BELGRADE: Serbian President-elect Tomislav Nikolic, faced the challenge yesterday of proving he has swung behind the country's pro-Western course, after a shock victory that rattled the region.
The election of Nikolic, a former ultranationalist ally of late strongman Slobodan Milosevic who says he now supports Serbia's goal of joining the European Union, plunged the country into political uncertainty.
Nikolic beat liberal Boris Tadic in a close-run vote in which less than half the electorate turned out, breaking the almost 12-year hold on power of the reformists who ousted Milosevic in 2000.
The result throws into doubt a deal on a ruling coalition headed by Tadic's Democratic Party and will cause unease among Serbia's neighbours, for whom rightist Nikolic is closely associated with the bloody collapse of Yugoslavia.
The EU, weighing up his professed conversion to the goal of accession, congratulated Nikolic on his victory and urged him to support the next Serbian government in pursuing talks on joining the bloc that could start next year.
"Serbia's European perspective is very concrete and we therefore hope to be able to rely on President Nikolic's personal dedication to achieve this aim," European Commission President Jose Manuel Barroso and Council President Herman Van Rompuy said in a joint statement.
Calling for "statesmanship", they stressed the need to continue the process of reconciliation in the region after a decade of war in which more than 125,000 people died, and to improve relations with Kosovo, a former province of Serbia that is now an independent state.
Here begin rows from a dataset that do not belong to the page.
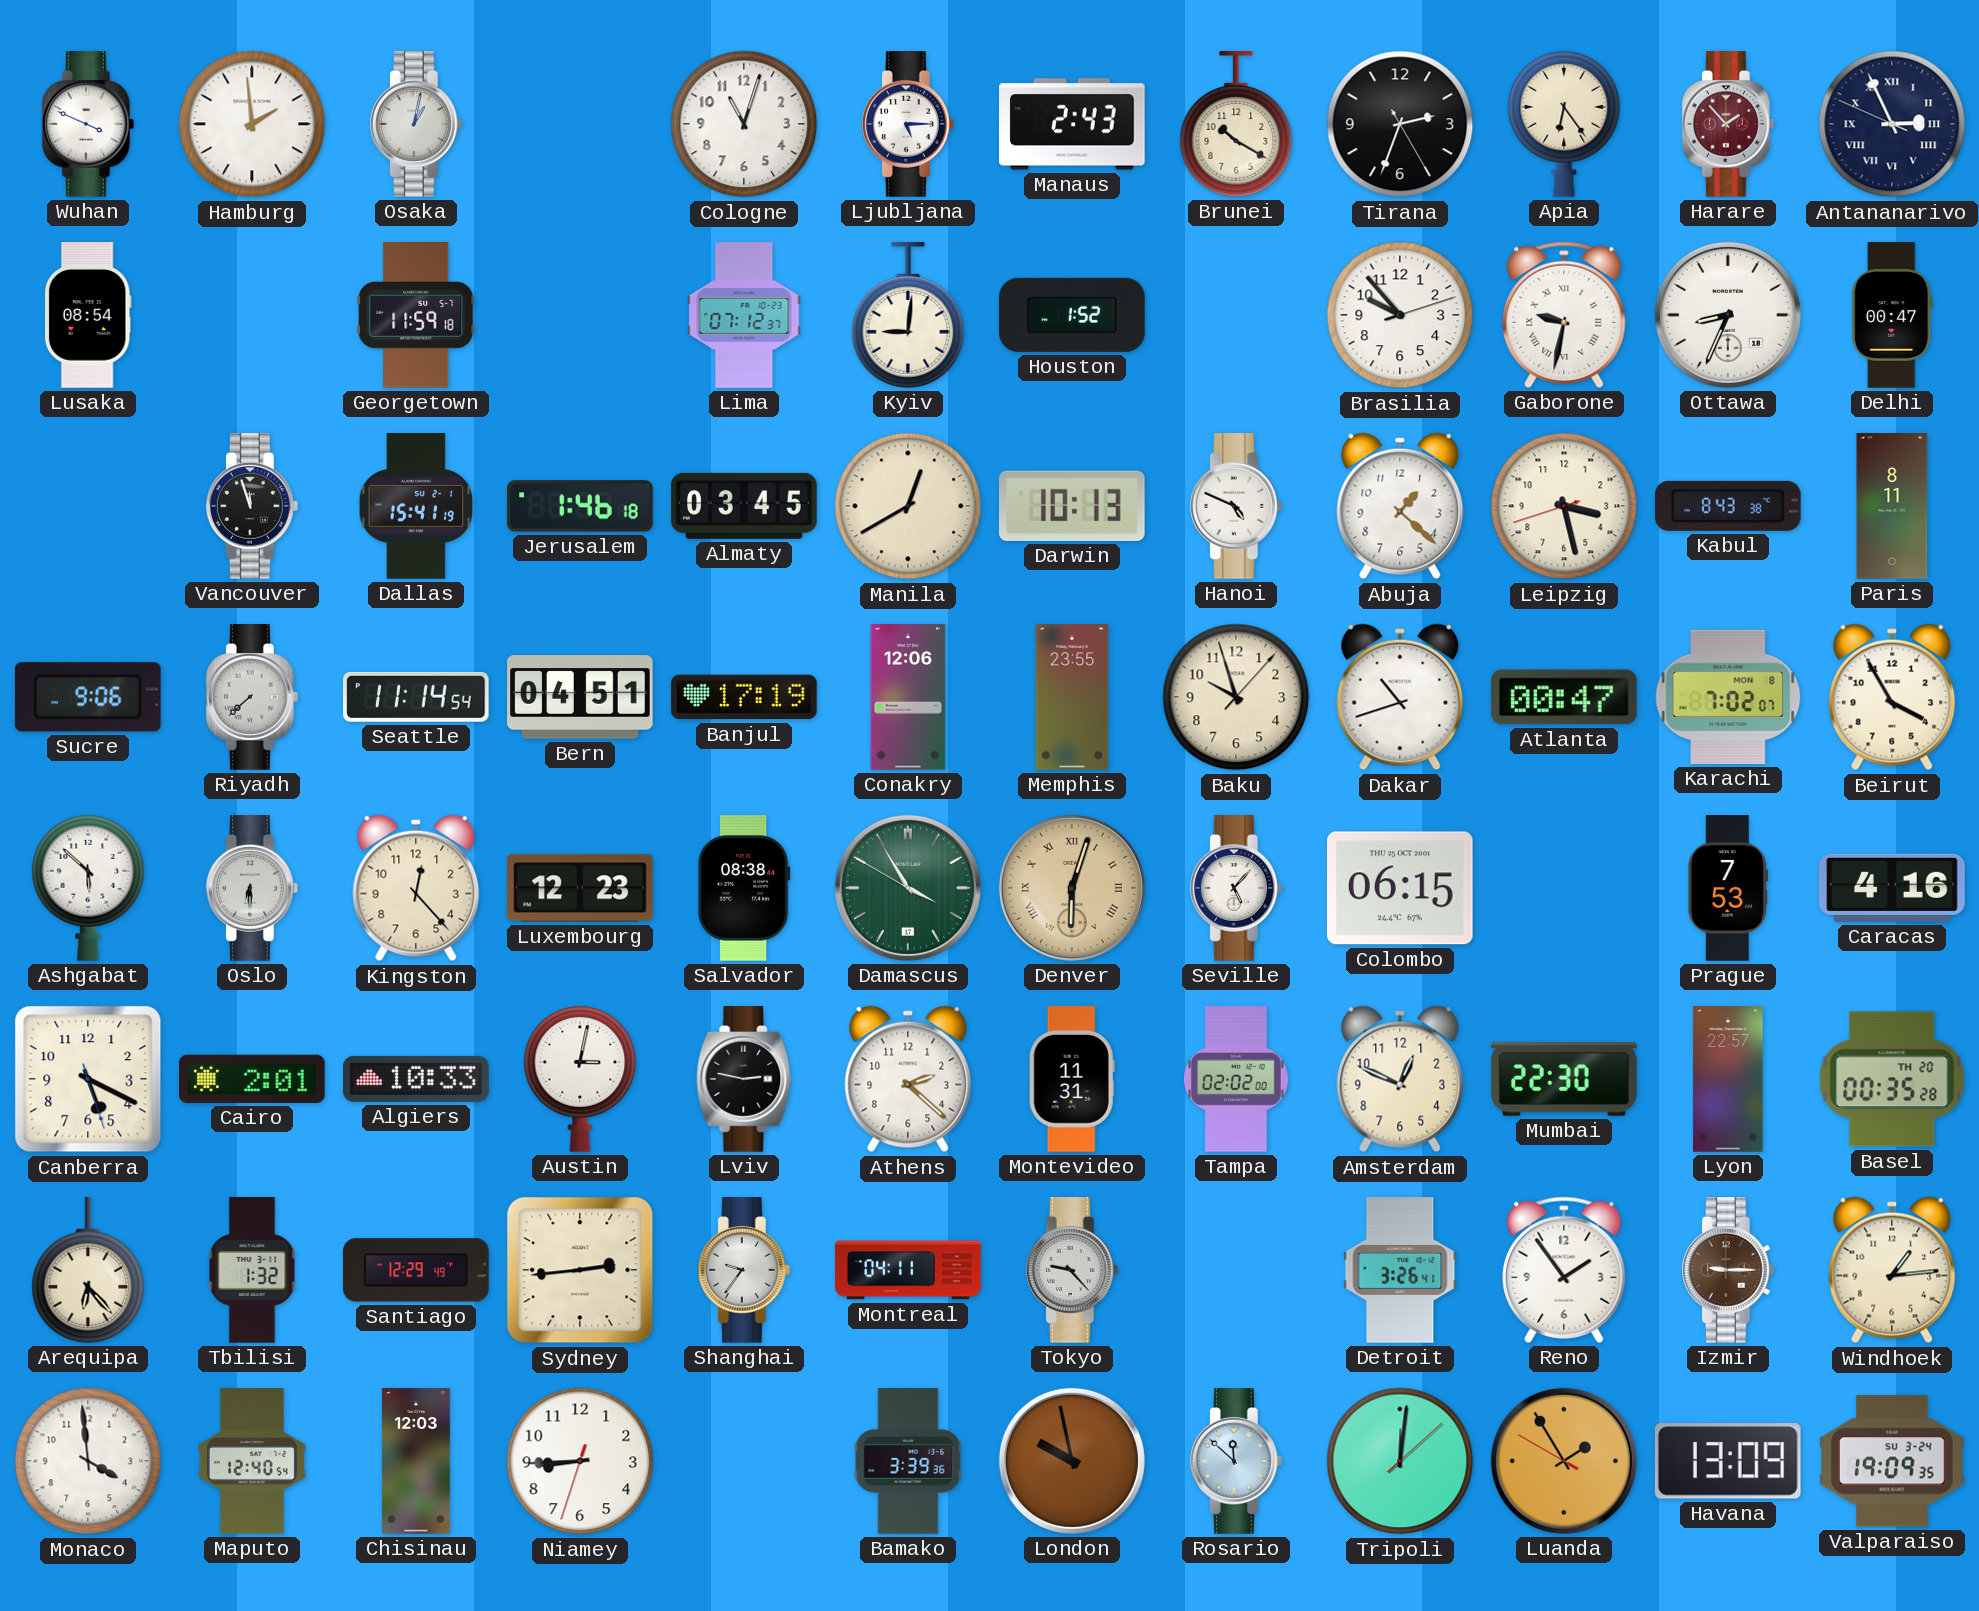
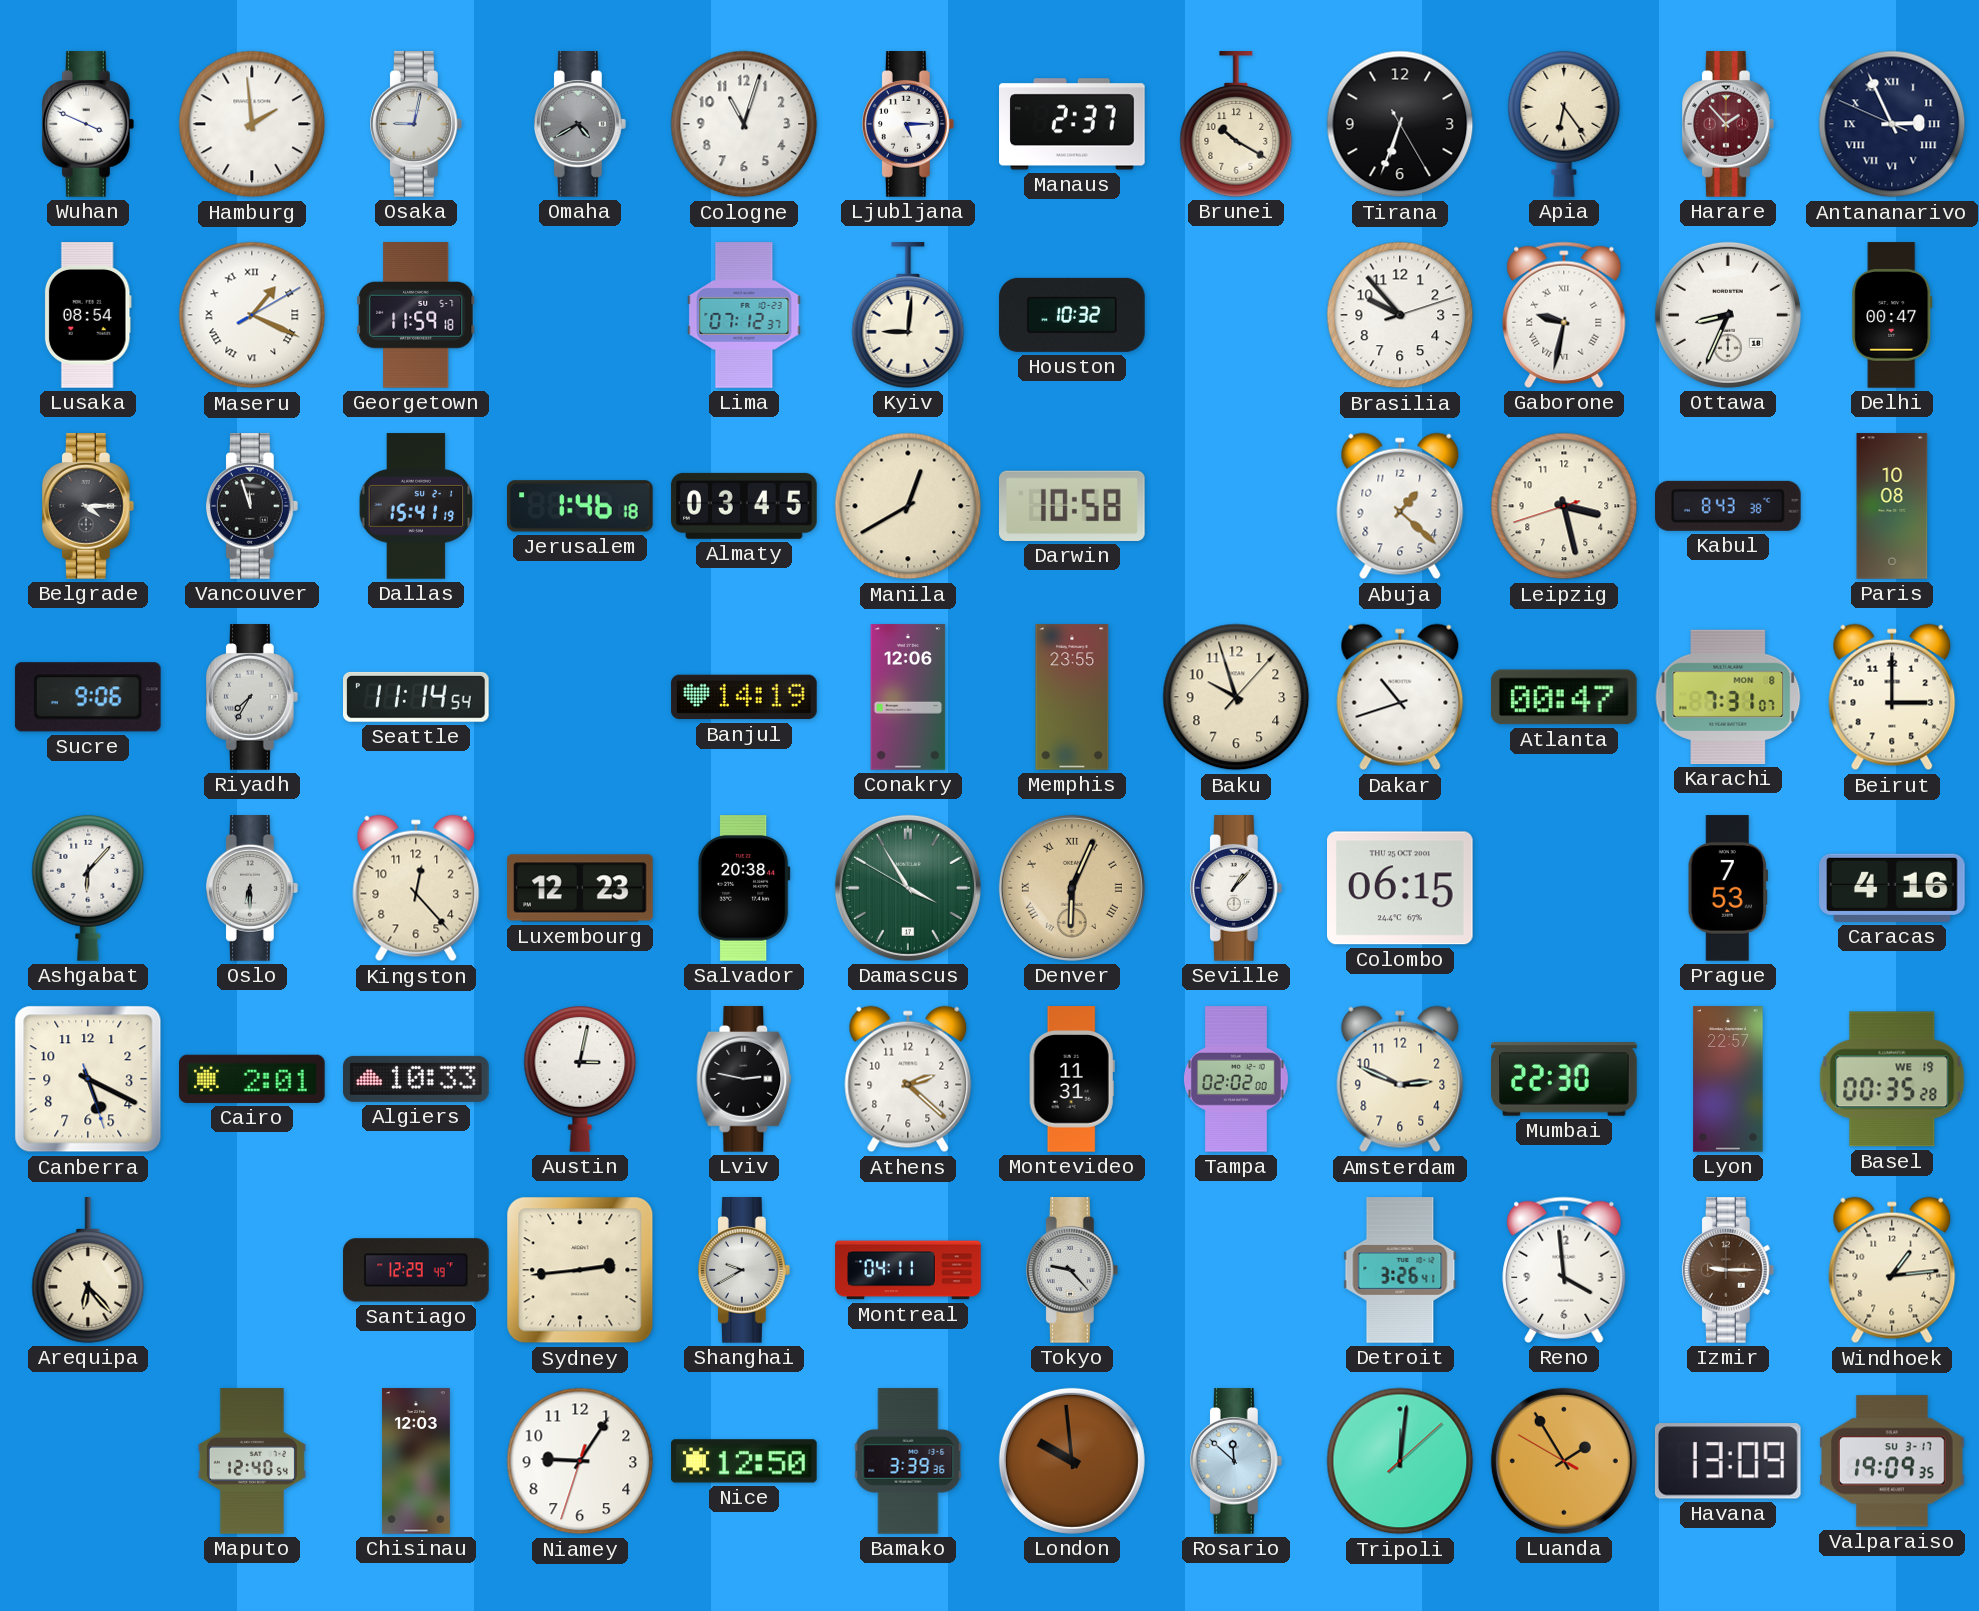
Osaka: 1:02 -> 9:02
Omaha: none -> 4:40
Manaus: 2:43 -> 2:37
Tirana: 2:33 -> 6:33
Maseru: none -> 1:19
Houston: 1:52 -> 10:32
Belgrade: none -> 4:15
Darwin: 10:13 -> 10:58
Hanoi: 4:49 -> none
Paris: 8:11 -> 10:08
Riyadh: 7:38 -> 7:35
Bern: 04:51 -> none
Banjul: 17:19 -> 14:19
Karachi: 7:02 -> 7:31
Beirut: 3:55 -> 3:00
Ashgabat: 5:52 -> 6:07
Salvador: 08:38 -> 20:38
Denver: 6:03 -> 6:04
Seville: 5:07 -> 1:07
Amsterdam: 12:49 -> 2:49
Basel date: TH 20 -> WE 19
Tbilisi: 1:32 -> none
Shanghai: 9:36 -> 9:40
Reno: 1:54 -> 3:59
Monaco: 3:59 -> none
Niamey: 8:44 -> 9:05
Nice: none -> 12:50
London: 9:58 -> 9:59
Valparaiso date: SU 3-24 -> SU 3-17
In Serbia, the prime minister is more powerful than the president, but the head of state can hold up legislation.
Nikolic, 60, was in government with Milosevic in 1999 when Serbian forces expelled almost 1 million ethnic Albanians from Kosovo and NATO intervened with air strikes.
Tracking the Balkan country's gradual progress from pariah state to EU membership candidate in March, he has tried to reinvent himself as a pro-European conservative since splitting in 2008 from his firebrand mentor Vojislav Seselj, now on trial for war crimes in The Hague.